Saved entries
━━━━
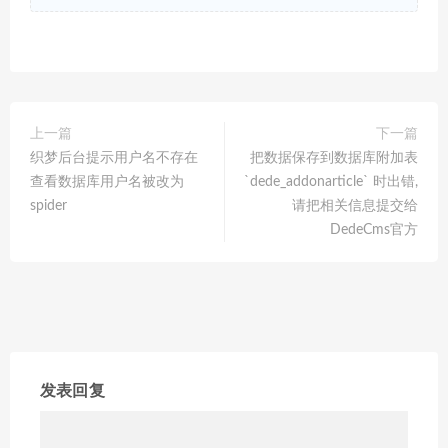
上一篇
下一篇
织梦后台提示用户名不存在
把数据保存到数据库附加表
查看数据库用户名被改为
`dede_addonarticle` 时出错,
spider
请把相关信息提交给
DedeCms官方
发表回复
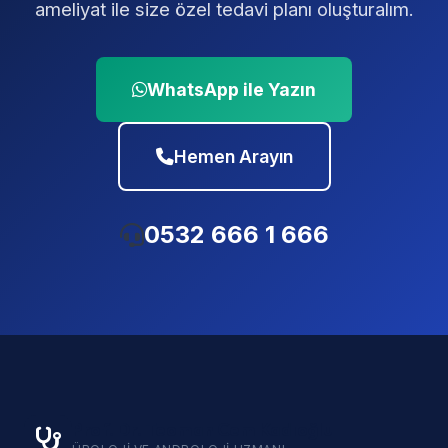
ameliyat ile size özel tedavi planı oluşturalım.
WhatsApp ile Yazın
Hemen Arayın
0532 666 1 666
Prof. Dr. Teoman Cem Kadıoğlu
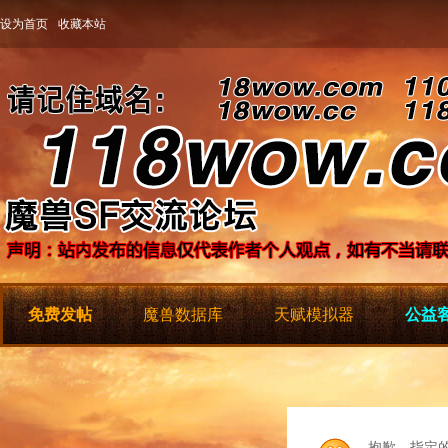
设为首页
收藏本站
免费发帖
魔兽数据库
天赋模拟器
公益客
抱歉，指定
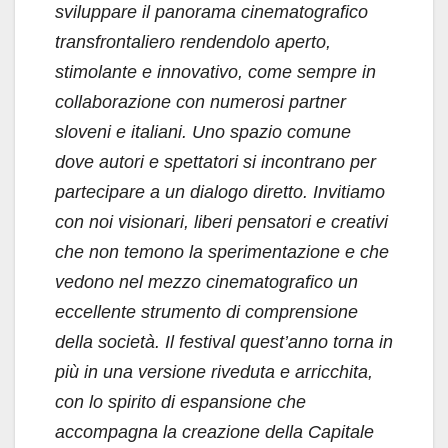
sviluppare il panorama cinematografico
transfrontaliero rendendolo aperto,
stimolante e innovativo, come sempre in
collaborazione con numerosi partner
sloveni e italiani. Uno spazio comune
dove autori e spettatori si incontrano per
partecipare a un dialogo diretto. Invitiamo
con noi visionari, liberi pensatori e creativi
che non temono la sperimentazione e che
vedono nel mezzo cinematografico un
eccellente strumento di comprensione
della società. Il festival quest’anno torna in
più in una versione riveduta e arricchita,
con lo spirito di espansione che
accompagna la creazione della Capitale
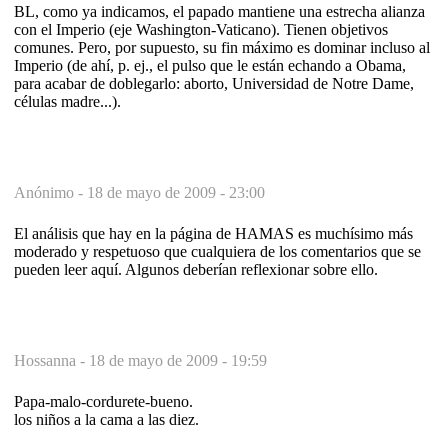
BL, como ya indicamos, el papado mantiene una estrecha alianza
con el Imperio (eje Washington-Vaticano). Tienen objetivos
comunes. Pero, por supuesto, su fin máximo es dominar incluso al
Imperio (de ahí, p. ej., el pulso que le están echando a Obama,
para acabar de doblegarlo: aborto, Universidad de Notre Dame,
células madre...).
Anónimo -
18 de mayo de 2009 - 23:00
El análisis que hay en la página de HAMAS es muchísimo más
moderado y respetuoso que cualquiera de los comentarios que se
pueden leer aquí. Algunos deberían reflexionar sobre ello.
Hossanna -
18 de mayo de 2009 - 19:59
Papa-malo-cordurete-bueno.
los niños a la cama a las diez.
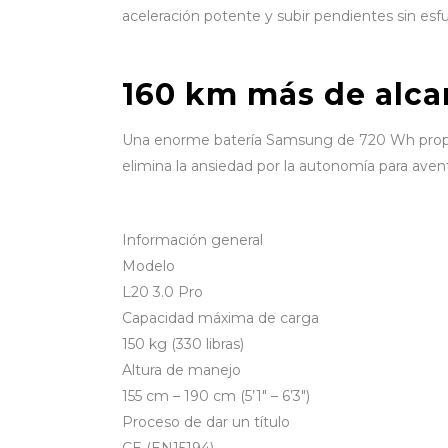
aceleración potente y subir pendientes sin esf
160 km más de alc
Una enorme batería Samsung de 720 Wh propor
elimina la ansiedad por la autonomía para aven
Información general
Modelo
L20 3.0 Pro
Capacidad máxima de carga
150 kg (330 libras)
Altura de manejo
155 cm – 190 cm (5’1″ – 6’3″)
Proceso de dar un título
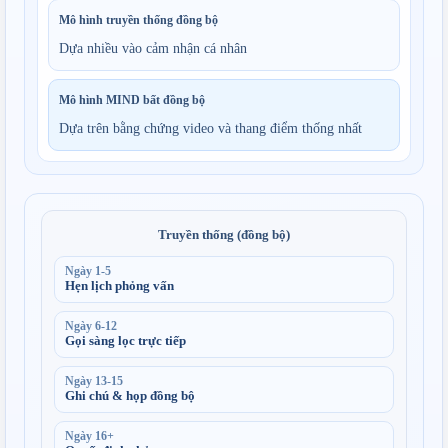
Mô hình truyền thống đồng bộ
Dựa nhiều vào cảm nhận cá nhân
Mô hình MIND bất đồng bộ
Dựa trên bằng chứng video và thang điểm thống nhất
Truyền thống (đồng bộ)
Ngày 1-5
Hẹn lịch phỏng vấn
Ngày 6-12
Gọi sàng lọc trực tiếp
Ngày 13-15
Ghi chú & họp đồng bộ
Ngày 16+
━━━━
*Task requirements*
Whenever a line in the entries above includes the word "hình", pull that line out.

*Output of the exercise*
Mô hình truyền thống đồng bộ
Mô hình MIND bất đồng bộ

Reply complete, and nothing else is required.